From the very inception of the sport in the early 1980’s, it was clear that the one-plank concept was ideal for attacking gnarly terrain and steep drops. More stable and easier to manage in difficult – or changing – conditions, the snowboard became the new tool of choice for many big mountain adventures. In fact, for many early freeride practitioners, it was a snowboard that got them into the backcountry in the first place!
Like the skiers, the snowboarders of the early 1990’s had their very own Alaska event in which to shine. Launched as the World Extreme Snowboarding Championships in 1992, the event soon morphed into the hugely popular King Of the Hill under visionary Nick Peralta’s guidance.
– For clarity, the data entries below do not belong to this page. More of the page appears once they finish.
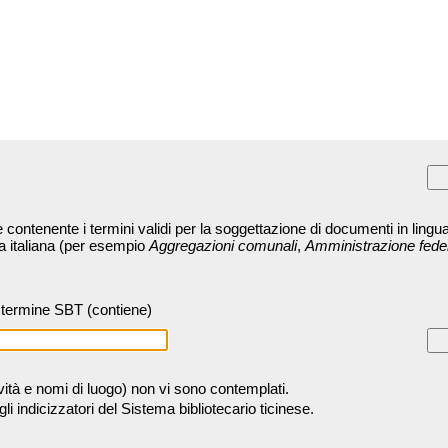
contenente i termini validi per la soggettazione di documenti in lingua
ra italiana (per esempio
Aggregazioni comunali
,
Amministrazione fede
termine SBT (contiene)
tività e nomi di luogo) non vi sono contemplati.
 indicizzatori del Sistema bibliotecario ticinese.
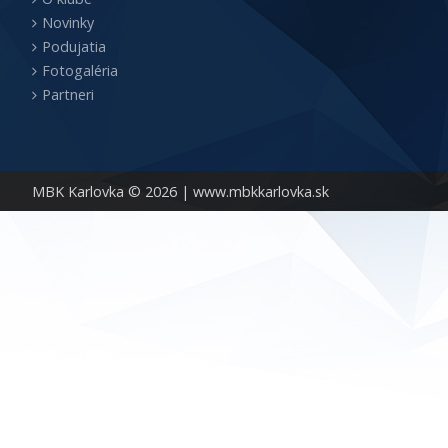
Novinky
Podujatia
Fotogaléria
Partneri
MBK Karlovka © 2026 |
www.mbkkarlovka.sk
Here too, the start list for these event events reads like a list of snowboarding royalty: Matt Goodwill, Shaun Palmer, Steve Klassen, Julie Zell, Tina Basich, Anthonin Lieutaghi and Axel Pauporté.
It was just a matter of time before the two disciplines would join forces…
But it took a Swiss-Brit entrepreneur by the name of Nicolas Hale-Woods to make it happen. Launched in the winter of 1996, the Verbier Extreme was originally strictly a snowboard contest. But all that changed in 2004 when ten of the world’s top two-planked freeriders were invited to participate. The event was never the same again.
Today, FWT Management SA, a company based in Lutry/Switzerland oversees an annual world ski and snowboard circuit – the Freeride World Tour – that travels from Japan to Canada, the Pyrenees and the Alps with the final event in Verbier. The very cream of the proverbial riders crop – skiers and snowboarders, men and women – all vie for participation in this prestigious event. "The development since 1996 has gone beyond our expectations,” says Hale-Woods. “It’s a great event. But more importantly, the success of the FWT Junior and FWT Qualifier series, with over 130 events and 4,000 licenced riders wordwide is what gives a true dimension to the sport”.